Cybercriminals sell source code for Phorpiex malware known for “sex extortion”

Cyber ​​criminals behind the Phorpiex malware they turned off the botnet and put its source code up for sale on a hacker forum on the Dark Web.

The ad was published by a person who was previously associated with the work of the botnet. She claims that neither of the two authors of the malware is involved in the work of the botnet, so that is the reason why they decided to sell its source code.

“Since I am no longer working and my friend has left his job, I am here to offer the source code of Trick (name of developer) / Phorpiex (name of AV company) for sale,” the seller wrote on the forum in an ad noticed by a British company. Cyjax.

Researcher Alexei Bukhteev from Check Point confirmed the validity of the ad for The Record. He analyzed the malware in 2019, and now says that the malware management and control (C&C) servers have been inactive for almost two months.

Bukhteyev, who had a fake Phorpiex bot to spy on his activity, said the last command the bot received from the server was on July 6, 2021, and the command was a “SelfDeletion” instruction.

He said that malware had not been sold before.

Bukhteyev warned that despite the fact that Phorpiex’s servers do not work, after someone buys the code, it can install new and hijack all previously infected systems. He says that there are still many infected systems (active bots).

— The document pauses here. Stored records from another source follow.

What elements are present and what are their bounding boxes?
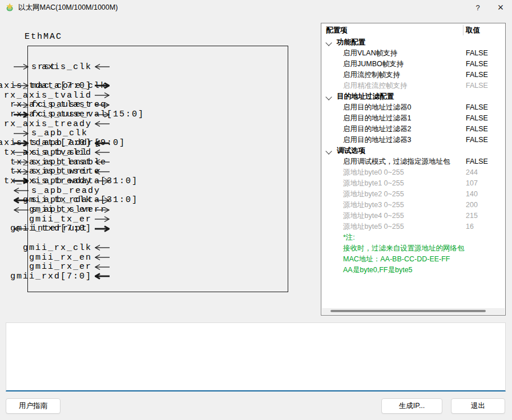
arrow-right-icon <box>14 130 29 137</box>
arrow-right-icon <box>95 225 110 232</box>
config-row-value[interactable]: FALSE <box>466 59 488 70</box>
config-row-value[interactable]: FALSE <box>466 70 488 80</box>
config-row-value[interactable]: FALSE <box>466 102 488 113</box>
exit-button[interactable]: 退出 <box>451 398 505 414</box>
arrow-left-icon <box>95 140 110 147</box>
config-group-row[interactable]: 功能配置 <box>321 37 505 48</box>
app-icon <box>5 3 14 12</box>
config-row-label: 启用精准流控帧支持 <box>343 80 408 91</box>
config-row-value[interactable]: 140 <box>466 189 478 200</box>
arrow-left-icon <box>95 254 110 261</box>
port-label: axis_clk <box>42 62 92 72</box>
arrow-left-icon <box>95 63 110 70</box>
port-gmii_txd70: gmii_txd[7:0] <box>10 224 110 234</box>
config-note-row: *注: <box>321 232 505 243</box>
port-label: rx_axis_tuser <box>10 110 92 119</box>
config-row-label: 功能配置 <box>337 37 365 48</box>
generate-ip-button[interactable]: 生成IP... <box>381 398 442 414</box>
port-label: rx_axis_tdata[7:0] <box>0 81 92 91</box>
arrow-right-icon <box>14 63 29 70</box>
port-label: gmii_txd[7:0] <box>10 224 92 233</box>
arrow-left-icon <box>14 187 29 194</box>
config-item-row[interactable]: 源地址byte0 0~255244 <box>321 167 505 178</box>
arrow-right-icon <box>95 92 110 99</box>
config-item-row[interactable]: 源地址byte2 0~255140 <box>321 189 505 200</box>
port-rx_axis_tdata70: rx_axis_tdata[7:0] <box>0 80 110 91</box>
config-item-row[interactable]: 启用VLAN帧支持FALSE <box>321 48 505 59</box>
dialog-window: 以太网MAC(10M/100M/1000M) ? × EthMAC srstma… <box>0 0 512 420</box>
port-tx_axis_tuser: tx_axis_tuser <box>10 167 110 177</box>
arrow-right-icon <box>95 102 110 108</box>
config-row-label: 启用调试模式，过滤指定源地址包 <box>343 156 450 167</box>
arrow-left-icon <box>14 207 29 213</box>
port-tx_axis_tvalid: tx_axis_tvalid <box>4 147 110 158</box>
config-row-label: 目的地址过滤配置 <box>337 91 394 102</box>
port-label: tx_axis_tlast <box>10 158 92 167</box>
arrow-left-icon <box>95 120 110 127</box>
log-area[interactable] <box>6 322 506 391</box>
config-item-row[interactable]: 源地址byte3 0~255200 <box>321 200 505 211</box>
port-axis_clk: axis_clk <box>42 62 110 72</box>
chevron-down-icon[interactable] <box>325 148 332 154</box>
port-s_apb_clk: s_apb_clk <box>14 128 88 139</box>
arrow-right-icon <box>95 216 110 223</box>
config-item-row[interactable]: 启用目的地址过滤器2FALSE <box>321 124 505 135</box>
window-title: 以太网MAC(10M/100M/1000M) <box>18 3 118 13</box>
port-label: gmii_rx_clk <box>23 243 92 253</box>
config-row-label: 启用目的地址过滤器2 <box>343 124 411 135</box>
config-item-row[interactable]: 启用精准流控帧支持FALSE <box>321 80 505 91</box>
port-rx_axis_tvalid: rx_axis_tvalid <box>4 90 110 100</box>
config-item-row[interactable]: 启用目的地址过滤器0FALSE <box>321 102 505 113</box>
config-row-value[interactable]: FALSE <box>466 156 488 167</box>
config-item-row[interactable]: 启用目的地址过滤器1FALSE <box>321 113 505 124</box>
close-button[interactable]: × <box>489 0 512 15</box>
config-row-label: 源地址byte4 0~255 <box>343 211 404 221</box>
config-row-label: 源地址byte2 0~255 <box>343 189 404 200</box>
horizontal-scrollbar[interactable] <box>322 308 505 314</box>
chevron-down-icon[interactable] <box>325 94 332 100</box>
config-item-row[interactable]: 启用调试模式，过滤指定源地址包FALSE <box>321 156 505 167</box>
config-item-row[interactable]: 源地址byte5 0~25516 <box>321 221 505 232</box>
port-gmii_tx_clk: gmii_tx_clk <box>23 195 110 205</box>
port-label: tx_axis_tuser <box>10 167 92 176</box>
arrow-right-icon <box>95 111 110 118</box>
arrow-right-icon <box>95 177 110 184</box>
port-tx_axis_tready: tx_axis_tready <box>4 176 110 186</box>
module-title: EthMAC <box>25 32 62 42</box>
config-item-row[interactable]: 源地址byte4 0~255215 <box>321 211 505 221</box>
arrow-right-icon <box>95 207 110 213</box>
config-item-row[interactable]: 启用流控制帧支持FALSE <box>321 70 505 80</box>
config-row-label: 启用目的地址过滤器3 <box>343 135 411 146</box>
config-row-value[interactable]: 200 <box>466 200 478 211</box>
config-row-value[interactable]: FALSE <box>466 48 488 59</box>
config-group-row[interactable]: 目的地址过滤配置 <box>321 91 505 102</box>
scrollbar-thumb[interactable] <box>330 310 486 312</box>
port-label: rx_axis_tready <box>4 119 92 129</box>
user-guide-button[interactable]: 用户指南 <box>6 398 61 414</box>
config-item-row[interactable]: 启用JUMBO帧支持FALSE <box>321 59 505 70</box>
help-button[interactable]: ? <box>466 0 489 15</box>
column-header-value: 取值 <box>466 26 480 35</box>
config-row-value[interactable]: 244 <box>466 167 478 178</box>
port-gmii_tx_en: gmii_tx_en <box>29 205 110 215</box>
config-row-value[interactable]: FALSE <box>466 113 488 124</box>
config-row-value[interactable]: 215 <box>466 211 478 221</box>
port-label: s_apb_ready <box>31 186 100 196</box>
config-item-row[interactable]: 启用目的地址过滤器3FALSE <box>321 135 505 146</box>
port-tx_axis_tdata70: tx_axis_tdata[7:0] <box>0 138 110 148</box>
config-row-value[interactable]: 16 <box>466 221 474 232</box>
config-row-label: 启用目的地址过滤器0 <box>343 102 411 113</box>
chevron-down-icon[interactable] <box>325 39 332 46</box>
arrow-left-icon <box>95 244 110 251</box>
config-row-label: *注: <box>343 232 355 243</box>
port-gmii_rx_en: gmii_rx_en <box>29 252 110 262</box>
config-row-value[interactable]: FALSE <box>466 135 488 146</box>
config-row-value[interactable]: FALSE <box>466 80 488 91</box>
config-row-value[interactable]: FALSE <box>466 124 488 135</box>
config-group-row[interactable]: 调试选项 <box>321 146 505 156</box>
port-label: rx_axis_tlast <box>10 100 92 110</box>
port-gmii_tx_er: gmii_tx_er <box>29 214 110 224</box>
config-row-value[interactable]: 107 <box>466 178 478 189</box>
port-rx_axis_tuser: rx_axis_tuser <box>10 110 110 120</box>
config-item-row[interactable]: 源地址byte1 0~255107 <box>321 178 505 189</box>
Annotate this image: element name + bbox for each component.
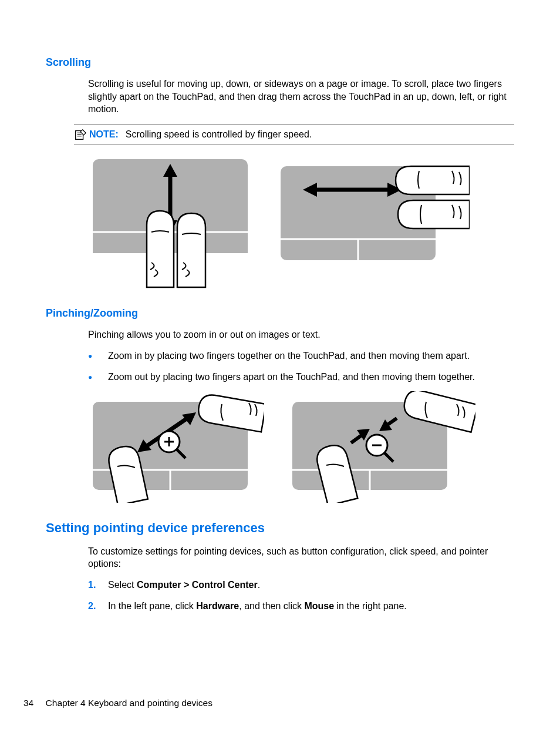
touchpad-scroll-horizontal-illustration <box>276 154 470 266</box>
step2-e: in the right pane. <box>334 601 407 611</box>
list-item: In the left pane, click Hardware, and th… <box>88 600 514 613</box>
chapter-label: Chapter 4 Keyboard and pointing devices <box>46 698 212 708</box>
step1-suffix: . <box>258 580 260 590</box>
note-label: NOTE: <box>89 129 119 139</box>
step2-b: Hardware <box>196 601 239 611</box>
note-box: NOTE:Scrolling speed is controlled by fi… <box>74 124 514 145</box>
page-footer: 34 Chapter 4 Keyboard and pointing devic… <box>23 697 212 710</box>
touchpad-scroll-vertical-illustration <box>88 154 252 290</box>
step1-prefix: Select <box>108 580 137 590</box>
pinching-images-row <box>88 391 514 503</box>
touchpad-zoom-out-illustration <box>288 391 475 503</box>
heading-scrolling: Scrolling <box>46 55 514 69</box>
page-content: Scrolling Scrolling is useful for moving… <box>0 0 560 612</box>
pinching-paragraph: Pinching allows you to zoom in or out on… <box>88 328 514 341</box>
list-item: Zoom out by placing two fingers apart on… <box>88 371 514 384</box>
setting-paragraph: To customize settings for pointing devic… <box>88 545 514 570</box>
scrolling-paragraph: Scrolling is useful for moving up, down,… <box>88 78 514 116</box>
list-item: Zoom in by placing two fingers together … <box>88 350 514 362</box>
steps-list: Select Computer > Control Center. In the… <box>88 579 514 612</box>
touchpad-zoom-in-illustration <box>88 391 264 503</box>
scrolling-images-row <box>88 154 514 290</box>
pinching-bullet-list: Zoom in by placing two fingers together … <box>88 350 514 383</box>
note-text: Scrolling speed is controlled by finger … <box>126 129 312 139</box>
step2-a: In the left pane, click <box>108 601 196 611</box>
heading-pinching: Pinching/Zooming <box>46 306 514 320</box>
heading-setting-preferences: Setting pointing device preferences <box>46 519 514 537</box>
list-item: Select Computer > Control Center. <box>88 579 514 592</box>
step1-bold: Computer > Control Center <box>137 580 258 590</box>
page-number: 34 <box>23 698 33 708</box>
step2-d: Mouse <box>304 601 334 611</box>
note-icon <box>74 128 87 141</box>
note-text-line: NOTE:Scrolling speed is controlled by fi… <box>89 128 312 141</box>
step2-c: , and then click <box>239 601 304 611</box>
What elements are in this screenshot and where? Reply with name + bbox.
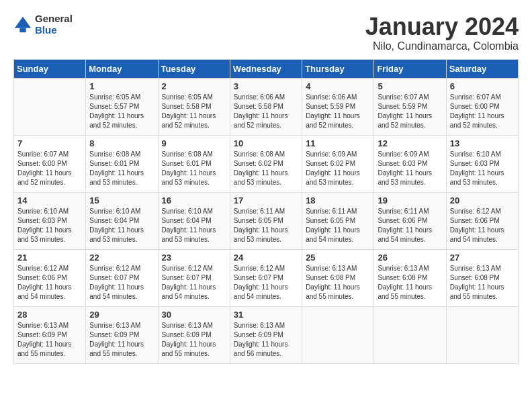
calendar-cell: 8Sunrise: 6:08 AM Sunset: 6:01 PM Daylig…	[86, 135, 158, 192]
day-info: Sunrise: 6:13 AM Sunset: 6:08 PM Dayligh…	[306, 264, 370, 302]
calendar-cell: 28Sunrise: 6:13 AM Sunset: 6:09 PM Dayli…	[14, 306, 86, 363]
day-number: 9	[162, 138, 226, 148]
day-number: 11	[306, 138, 370, 148]
day-number: 19	[378, 195, 442, 205]
day-info: Sunrise: 6:11 AM Sunset: 6:06 PM Dayligh…	[378, 207, 442, 244]
calendar-week-row: 21Sunrise: 6:12 AM Sunset: 6:06 PM Dayli…	[14, 249, 519, 306]
day-number: 4	[306, 81, 370, 91]
day-info: Sunrise: 6:07 AM Sunset: 6:00 PM Dayligh…	[17, 150, 82, 187]
calendar-cell: 27Sunrise: 6:13 AM Sunset: 6:08 PM Dayli…	[446, 249, 518, 306]
day-number: 27	[450, 253, 515, 263]
day-info: Sunrise: 6:09 AM Sunset: 6:02 PM Dayligh…	[306, 150, 370, 187]
logo-text: General Blue	[35, 13, 73, 36]
location: Nilo, Cundinamarca, Colombia	[365, 40, 519, 52]
day-number: 16	[162, 195, 226, 205]
day-header-sunday: Sunday	[14, 59, 86, 78]
day-info: Sunrise: 6:13 AM Sunset: 6:09 PM Dayligh…	[17, 321, 82, 359]
day-number: 20	[450, 195, 515, 205]
calendar-cell: 9Sunrise: 6:08 AM Sunset: 6:01 PM Daylig…	[158, 135, 230, 192]
calendar-cell: 30Sunrise: 6:13 AM Sunset: 6:09 PM Dayli…	[158, 306, 230, 363]
logo-general: General	[35, 13, 73, 25]
calendar-cell: 25Sunrise: 6:13 AM Sunset: 6:08 PM Dayli…	[302, 249, 374, 306]
day-number: 1	[89, 81, 154, 91]
svg-rect-1	[19, 28, 26, 32]
calendar-table: SundayMondayTuesdayWednesdayThursdayFrid…	[13, 59, 519, 364]
day-number: 30	[162, 310, 226, 320]
calendar-cell	[374, 306, 446, 363]
calendar-cell: 22Sunrise: 6:12 AM Sunset: 6:07 PM Dayli…	[86, 249, 158, 306]
page-header: General Blue January 2024 Nilo, Cundinam…	[13, 13, 519, 52]
calendar-cell: 31Sunrise: 6:13 AM Sunset: 6:09 PM Dayli…	[230, 306, 302, 363]
day-number: 18	[306, 195, 370, 205]
day-info: Sunrise: 6:12 AM Sunset: 6:06 PM Dayligh…	[450, 207, 515, 244]
calendar-cell: 3Sunrise: 6:06 AM Sunset: 5:58 PM Daylig…	[230, 78, 302, 135]
day-number: 21	[17, 253, 82, 263]
day-number: 12	[378, 138, 442, 148]
day-number: 13	[450, 138, 515, 148]
day-number: 26	[378, 253, 442, 263]
logo-icon	[13, 15, 32, 34]
day-info: Sunrise: 6:12 AM Sunset: 6:07 PM Dayligh…	[89, 264, 154, 302]
day-header-tuesday: Tuesday	[158, 59, 230, 78]
day-info: Sunrise: 6:09 AM Sunset: 6:03 PM Dayligh…	[378, 150, 442, 187]
calendar-cell: 24Sunrise: 6:12 AM Sunset: 6:07 PM Dayli…	[230, 249, 302, 306]
day-header-monday: Monday	[86, 59, 158, 78]
day-number: 25	[306, 253, 370, 263]
calendar-cell: 10Sunrise: 6:08 AM Sunset: 6:02 PM Dayli…	[230, 135, 302, 192]
calendar-cell: 26Sunrise: 6:13 AM Sunset: 6:08 PM Dayli…	[374, 249, 446, 306]
day-number: 5	[378, 81, 442, 91]
day-info: Sunrise: 6:13 AM Sunset: 6:08 PM Dayligh…	[450, 264, 515, 302]
day-number: 22	[89, 253, 154, 263]
day-number: 29	[89, 310, 154, 320]
day-header-thursday: Thursday	[302, 59, 374, 78]
day-info: Sunrise: 6:12 AM Sunset: 6:06 PM Dayligh…	[17, 264, 82, 302]
calendar-body: 1Sunrise: 6:05 AM Sunset: 5:57 PM Daylig…	[14, 78, 519, 363]
calendar-cell: 6Sunrise: 6:07 AM Sunset: 6:00 PM Daylig…	[446, 78, 518, 135]
day-info: Sunrise: 6:13 AM Sunset: 6:09 PM Dayligh…	[162, 321, 226, 359]
calendar-cell: 11Sunrise: 6:09 AM Sunset: 6:02 PM Dayli…	[302, 135, 374, 192]
day-info: Sunrise: 6:05 AM Sunset: 5:58 PM Dayligh…	[162, 93, 226, 130]
calendar-week-row: 1Sunrise: 6:05 AM Sunset: 5:57 PM Daylig…	[14, 78, 519, 135]
calendar-cell	[14, 78, 86, 135]
day-info: Sunrise: 6:08 AM Sunset: 6:01 PM Dayligh…	[162, 150, 226, 187]
calendar-week-row: 7Sunrise: 6:07 AM Sunset: 6:00 PM Daylig…	[14, 135, 519, 192]
day-info: Sunrise: 6:05 AM Sunset: 5:57 PM Dayligh…	[89, 93, 154, 130]
calendar-cell: 7Sunrise: 6:07 AM Sunset: 6:00 PM Daylig…	[14, 135, 86, 192]
calendar-cell: 23Sunrise: 6:12 AM Sunset: 6:07 PM Dayli…	[158, 249, 230, 306]
calendar-cell	[446, 306, 518, 363]
day-number: 2	[162, 81, 226, 91]
day-info: Sunrise: 6:11 AM Sunset: 6:05 PM Dayligh…	[306, 207, 370, 244]
day-info: Sunrise: 6:13 AM Sunset: 6:08 PM Dayligh…	[378, 264, 442, 302]
day-info: Sunrise: 6:07 AM Sunset: 6:00 PM Dayligh…	[450, 93, 515, 130]
logo-blue: Blue	[35, 25, 73, 36]
day-number: 10	[234, 138, 298, 148]
day-header-saturday: Saturday	[446, 59, 518, 78]
day-info: Sunrise: 6:06 AM Sunset: 5:59 PM Dayligh…	[306, 93, 370, 130]
day-info: Sunrise: 6:08 AM Sunset: 6:02 PM Dayligh…	[234, 150, 298, 187]
svg-marker-0	[15, 16, 31, 28]
day-info: Sunrise: 6:12 AM Sunset: 6:07 PM Dayligh…	[162, 264, 226, 302]
title-area: January 2024 Nilo, Cundinamarca, Colombi…	[365, 13, 519, 52]
day-number: 14	[17, 195, 82, 205]
calendar-cell: 15Sunrise: 6:10 AM Sunset: 6:04 PM Dayli…	[86, 192, 158, 249]
calendar-week-row: 14Sunrise: 6:10 AM Sunset: 6:03 PM Dayli…	[14, 192, 519, 249]
day-header-friday: Friday	[374, 59, 446, 78]
day-number: 28	[17, 310, 82, 320]
calendar-cell: 21Sunrise: 6:12 AM Sunset: 6:06 PM Dayli…	[14, 249, 86, 306]
calendar-cell: 5Sunrise: 6:07 AM Sunset: 5:59 PM Daylig…	[374, 78, 446, 135]
day-info: Sunrise: 6:13 AM Sunset: 6:09 PM Dayligh…	[89, 321, 154, 359]
calendar-cell: 17Sunrise: 6:11 AM Sunset: 6:05 PM Dayli…	[230, 192, 302, 249]
day-number: 15	[89, 195, 154, 205]
day-info: Sunrise: 6:10 AM Sunset: 6:04 PM Dayligh…	[162, 207, 226, 244]
day-info: Sunrise: 6:13 AM Sunset: 6:09 PM Dayligh…	[234, 321, 298, 359]
calendar-cell: 16Sunrise: 6:10 AM Sunset: 6:04 PM Dayli…	[158, 192, 230, 249]
calendar-cell: 1Sunrise: 6:05 AM Sunset: 5:57 PM Daylig…	[86, 78, 158, 135]
day-number: 3	[234, 81, 298, 91]
calendar-cell: 2Sunrise: 6:05 AM Sunset: 5:58 PM Daylig…	[158, 78, 230, 135]
month-title: January 2024	[365, 13, 519, 40]
day-number: 8	[89, 138, 154, 148]
day-info: Sunrise: 6:10 AM Sunset: 6:03 PM Dayligh…	[450, 150, 515, 187]
calendar-cell: 18Sunrise: 6:11 AM Sunset: 6:05 PM Dayli…	[302, 192, 374, 249]
day-info: Sunrise: 6:06 AM Sunset: 5:58 PM Dayligh…	[234, 93, 298, 130]
day-number: 17	[234, 195, 298, 205]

Phorpiex has a history of making a profit, primarily thanks to a spam module and a feature that allows it to steal cryptocurrencies. For example, the spam module helped malware authors earn more than 115,000 dollars in 2019 from the classic “sex extortion” scheme.

Cyber ​​criminals are too ransomware gangs sold access to infected bots. Such tactics of attacking corporate networks last year were used by the ransomware group Avaddon recently allegedly voluntarily retired from work.

Whether there will be buyers for Phorpiex can only be speculated. Phorpiex also has one drawback that can deter customers from buying. Namely, the botnet is not so secure, so it was often hijacked by other cyber criminals to set up their own payload or issued fake “uninstall” commands.